▸ AIM OF THE TASK: Could you transcribe every record below exactly as written, excluding the pictures?

[Saved entries]
------------------------------------

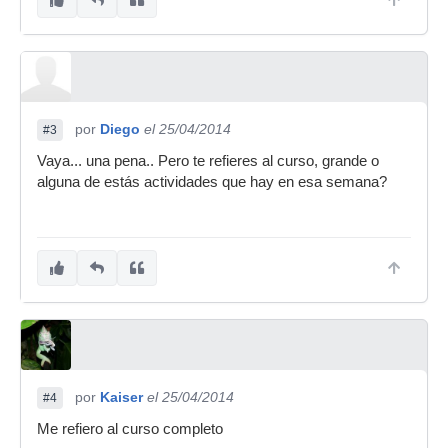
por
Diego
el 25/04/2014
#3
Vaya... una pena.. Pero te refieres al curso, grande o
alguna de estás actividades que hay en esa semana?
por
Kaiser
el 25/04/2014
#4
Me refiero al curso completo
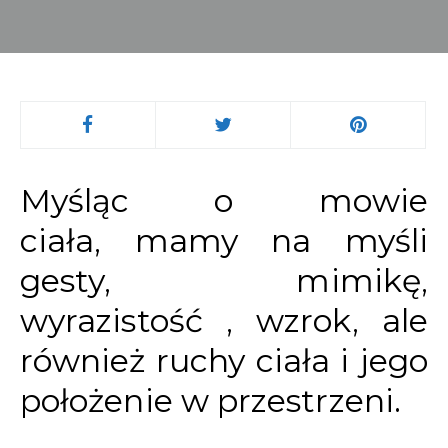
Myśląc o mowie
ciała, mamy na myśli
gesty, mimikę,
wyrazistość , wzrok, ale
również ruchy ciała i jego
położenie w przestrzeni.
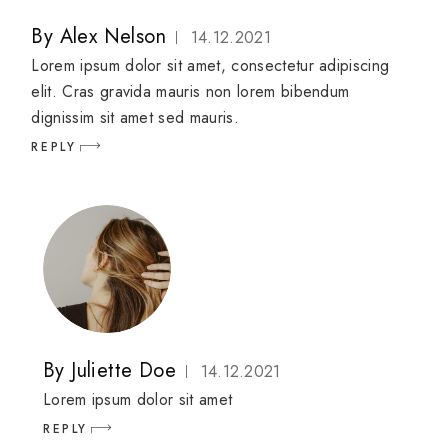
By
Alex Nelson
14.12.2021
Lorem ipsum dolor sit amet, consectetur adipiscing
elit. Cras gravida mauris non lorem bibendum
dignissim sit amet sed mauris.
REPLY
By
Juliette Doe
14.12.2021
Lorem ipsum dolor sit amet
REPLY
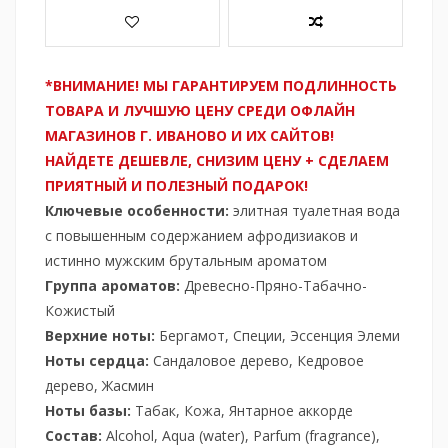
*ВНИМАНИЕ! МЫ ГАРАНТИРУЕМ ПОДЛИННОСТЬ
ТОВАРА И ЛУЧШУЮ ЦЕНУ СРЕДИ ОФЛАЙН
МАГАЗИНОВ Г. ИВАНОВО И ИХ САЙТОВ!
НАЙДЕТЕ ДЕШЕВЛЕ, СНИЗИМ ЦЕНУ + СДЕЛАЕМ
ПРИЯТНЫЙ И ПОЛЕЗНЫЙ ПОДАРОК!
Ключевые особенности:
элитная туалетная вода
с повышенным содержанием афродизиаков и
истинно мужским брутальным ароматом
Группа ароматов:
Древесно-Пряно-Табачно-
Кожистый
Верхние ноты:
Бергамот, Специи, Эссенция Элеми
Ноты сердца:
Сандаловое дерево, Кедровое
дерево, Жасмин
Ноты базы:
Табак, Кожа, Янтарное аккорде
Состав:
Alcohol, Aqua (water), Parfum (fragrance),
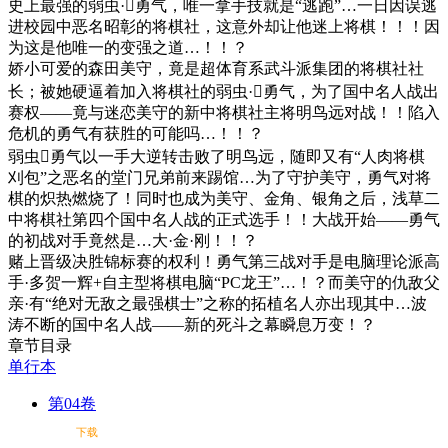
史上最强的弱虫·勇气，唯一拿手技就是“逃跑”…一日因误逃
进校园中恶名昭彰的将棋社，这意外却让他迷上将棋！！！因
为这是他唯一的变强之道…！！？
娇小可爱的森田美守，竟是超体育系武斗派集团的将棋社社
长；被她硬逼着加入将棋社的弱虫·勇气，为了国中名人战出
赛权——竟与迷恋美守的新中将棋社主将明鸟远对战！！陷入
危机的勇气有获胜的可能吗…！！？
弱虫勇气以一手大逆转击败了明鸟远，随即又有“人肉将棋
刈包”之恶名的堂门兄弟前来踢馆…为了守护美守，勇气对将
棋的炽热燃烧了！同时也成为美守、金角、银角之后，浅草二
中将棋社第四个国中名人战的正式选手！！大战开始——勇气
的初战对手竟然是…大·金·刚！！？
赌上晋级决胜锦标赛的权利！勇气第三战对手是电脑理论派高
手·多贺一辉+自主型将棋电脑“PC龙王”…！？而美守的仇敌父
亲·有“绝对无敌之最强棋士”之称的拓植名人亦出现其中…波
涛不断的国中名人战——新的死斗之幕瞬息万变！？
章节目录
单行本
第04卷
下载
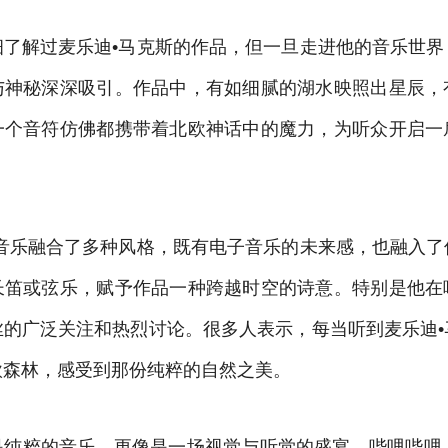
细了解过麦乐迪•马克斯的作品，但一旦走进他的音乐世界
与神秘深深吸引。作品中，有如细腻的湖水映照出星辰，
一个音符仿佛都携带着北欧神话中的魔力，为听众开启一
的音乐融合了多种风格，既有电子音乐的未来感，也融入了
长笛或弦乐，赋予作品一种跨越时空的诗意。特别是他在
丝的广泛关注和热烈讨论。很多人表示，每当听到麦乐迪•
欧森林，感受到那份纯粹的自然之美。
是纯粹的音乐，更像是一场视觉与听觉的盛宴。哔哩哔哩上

------------------------------------

▸ OUTPUT:
por
Diego
el 25/04/2014
#3
Vaya... una pena.. Pero te refieres al curso, grande o
alguna de estás actividades que hay en esa semana?
por
Kaiser
el 25/04/2014
#4
Me refiero al curso completo
Myśląc o mowie
ciała, mamy na myśli
gesty, mimikę,
wyrazistość , wzrok, ale
również ruchy ciała i jego
położenie w przestrzeni.
By
Alex Nelson
14.12.2021
Lorem ipsum dolor sit amet, consectetur adipiscing
elit. Cras gravida mauris non lorem bibendum
dignissim sit amet sed mauris.
REPLY
By
Juliette Doe
14.12.2021
Lorem ipsum dolor sit amet
REPLY
*ВНИМАНИЕ! МЫ ГАРАНТИРУЕМ ПОДЛИННОСТЬ
ТОВАРА И ЛУЧШУЮ ЦЕНУ СРЕДИ ОФЛАЙН
МАГАЗИНОВ Г. ИВАНОВО И ИХ САЙТОВ!
НАЙДЕТЕ ДЕШЕВЛЕ, СНИЗИМ ЦЕНУ + СДЕЛАЕМ
ПРИЯТНЫЙ И ПОЛЕЗНЫЙ ПОДАРОК!
Ключевые особенности:
элитная туалетная вода
с повышенным содержанием афродизиаков и
истинно мужским брутальным ароматом
Группа ароматов:
Древесно-Пряно-Табачно-
Кожистый
Верхние ноты:
Бергамот, Специи, Эссенция Элеми
Ноты сердца:
Сандаловое дерево, Кедровое
дерево, Жасмин
Ноты базы:
Табак, Кожа, Янтарное аккорде
Состав:
Alcohol, Aqua (water), Parfum (fragrance),
史上最强的弱虫·勇气，唯一拿手技就是“逃跑”…一日因误逃
进校园中恶名昭彰的将棋社，这意外却让他迷上将棋！！！因
为这是他唯一的变强之道…！！？
娇小可爱的森田美守，竟是超体育系武斗派集团的将棋社社
长；被她硬逼着加入将棋社的弱虫·勇气，为了国中名人战出
赛权——竟与迷恋美守的新中将棋社主将明鸟远对战！！陷入
危机的勇气有获胜的可能吗…！！？
弱虫勇气以一手大逆转击败了明鸟远，随即又有“人肉将棋
刈包”之恶名的堂门兄弟前来踢馆…为了守护美守，勇气对将
棋的炽热燃烧了！同时也成为美守、金角、银角之后，浅草二
中将棋社第四个国中名人战的正式选手！！大战开始——勇气
的初战对手竟然是…大·金·刚！！？
赌上晋级决胜锦标赛的权利！勇气第三战对手是电脑理论派高
手·多贺一辉+自主型将棋电脑“PC龙王”…！？而美守的仇敌父
亲·有“绝对无敌之最强棋士”之称的拓植名人亦出现其中…波
涛不断的国中名人战——新的死斗之幕瞬息万变！？
章节目录
单行本
第04卷
下载
细了解过麦乐迪•马克斯的作品，但一旦走进他的音乐世界
与神秘深深吸引。作品中，有如细腻的湖水映照出星辰，
一个音符仿佛都携带着北欧神话中的魔力，为听众开启一
的音乐融合了多种风格，既有电子音乐的未来感，也融入了
长笛或弦乐，赋予作品一种跨越时空的诗意。特别是他在
丝的广泛关注和热烈讨论。很多人表示，每当听到麦乐迪•
欧森林，感受到那份纯粹的自然之美。
是纯粹的音乐，更像是一场视觉与听觉的盛宴。哔哩哔哩上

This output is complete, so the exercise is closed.